WORK TO COMPLETE. The whole listing below, with no pictures, is to be repeated as it stands.

SUPPLIED ENTRIES.
*** Block opens ***

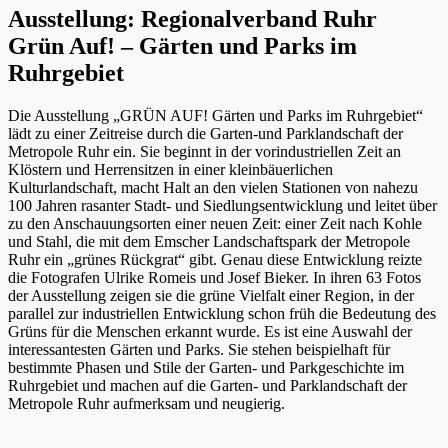
Ausstellung: Regionalverband Ruhr
Grün Auf! – Gärten und Parks im
Ruhrgebiet
Die Ausstellung „GRÜN AUF! Gärten und Parks im Ruhrgebiet“
lädt zu einer Zeitreise durch die Garten-und Parklandschaft der
Metropole Ruhr ein. Sie beginnt in der vorindustriellen Zeit an
Klöstern und Herrensitzen in einer kleinbäuerlichen
Kulturlandschaft, macht Halt an den vielen Stationen von nahezu
100 Jahren rasanter Stadt- und Siedlungsentwicklung und leitet über
zu den Anschauungsorten einer neuen Zeit: einer Zeit nach Kohle
und Stahl, die mit dem Emscher Landschaftspark der Metropole
Ruhr ein „grünes Rückgrat“ gibt. Genau diese Entwicklung reizte
die Fotografen Ulrike Romeis und Josef Bieker. In ihren 63 Fotos
der Ausstellung zeigen sie die grüne Vielfalt einer Region, in der
parallel zur industriellen Entwicklung schon früh die Bedeutung des
Grüns für die Menschen erkannt wurde. Es ist eine Auswahl der
interessantesten Gärten und Parks. Sie stehen beispielhaft für
bestimmte Phasen und Stile der Garten- und Parkgeschichte im
Ruhrgebiet und machen auf die Garten- und Parklandschaft der
Metropole Ruhr aufmerksam und neugierig.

*** Block closes ***

EXERCISE RESPONSE.
Ausstellung: Regionalverband Ruhr
Grün Auf! – Gärten und Parks im
Ruhrgebiet
Die Ausstellung „GRÜN AUF! Gärten und Parks im Ruhrgebiet“
lädt zu einer Zeitreise durch die Garten-und Parklandschaft der
Metropole Ruhr ein. Sie beginnt in der vorindustriellen Zeit an
Klöstern und Herrensitzen in einer kleinbäuerlichen
Kulturlandschaft, macht Halt an den vielen Stationen von nahezu
100 Jahren rasanter Stadt- und Siedlungsentwicklung und leitet über
zu den Anschauungsorten einer neuen Zeit: einer Zeit nach Kohle
und Stahl, die mit dem Emscher Landschaftspark der Metropole
Ruhr ein „grünes Rückgrat“ gibt. Genau diese Entwicklung reizte
die Fotografen Ulrike Romeis und Josef Bieker. In ihren 63 Fotos
der Ausstellung zeigen sie die grüne Vielfalt einer Region, in der
parallel zur industriellen Entwicklung schon früh die Bedeutung des
Grüns für die Menschen erkannt wurde. Es ist eine Auswahl der
interessantesten Gärten und Parks. Sie stehen beispielhaft für
bestimmte Phasen und Stile der Garten- und Parkgeschichte im
Ruhrgebiet und machen auf die Garten- und Parklandschaft der
Metropole Ruhr aufmerksam und neugierig.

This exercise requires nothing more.